TraceForge

Framework-agnostic observability for multi-step LLM pipelines.

TraceForge is a lightweight local prototype that instruments arbitrary Python functions, records nested execution traces, stores them in SQLite, and visualizes latency, token usage, cost, errors, and parent-child step relationships.

It is not intended to replace production platforms like LangSmith or Langfuse. The goal is to expose and implement the core mechanics behind LLM observability from scratch.

Why

Tools like LangSmith and Langfuse are powerful production platforms, but they can hide some of the lower-level mechanics of tracing. TraceForge was built from scratch to make those mechanics explicit. TraceForge: two lines of instrumentation wrap any Python function, regardless of how it calls an LLM or what tools it uses. The tracing layer is just Python context managers and a SQLite database.

Building this from scratch was intentional. The interesting engineering is in the parts those tools hide: how do you track parent-child step relationships across arbitrary call stacks without asking the user to pass a context object everywhere? How do you design a schema that makes the five most common observability queries fast?
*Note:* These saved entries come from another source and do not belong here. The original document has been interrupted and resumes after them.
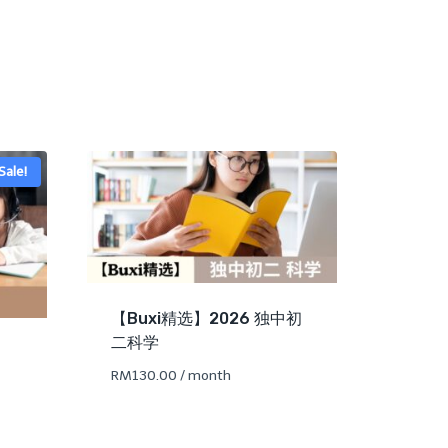
Sale!
【Buxi精选】2026 独中初
二科学
RM
130.00
/ month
What does a waterfall chart actually need from the data model to render correctly?

Short Demo

Features

Feature	Details
Instrumentation	`trace_run` context manager + `trace_step` context manager + `@trace_step_decorator`
Nesting	Automatic parent step ID tracking via thread-local stack - no context passing required
Storage	SQLite with 5 indexes, queryable by run ID, step name, time range, token count, error status
Waterfall UI	Timeline view (browser DevTools Network-style), depth-indented nested steps, error highlighting
Token breakdown	Per-step input/output bar chart with cost attribution
Run comparison	Side-by-side diff of any two runs, latency and token deltas highlighted green/red
Replay	Reconstruct exact inputs for any step and re-run in isolation for debugging
Export	Traces as OpenTelemetry-style JSONL spans that can be adapted for external tracing systems.
REST API	FastAPI backend, fully documented at `/docs`
Zero framework deps	No LangChain, LlamaIndex, OpenAI SDK, or agent framework required

Project Status

TraceForge is functional as a local prototype. The demo script generates sample traces, and the tracing package demonstrates nested step tracking, SQLite persistence, replay inputs, and export utilities.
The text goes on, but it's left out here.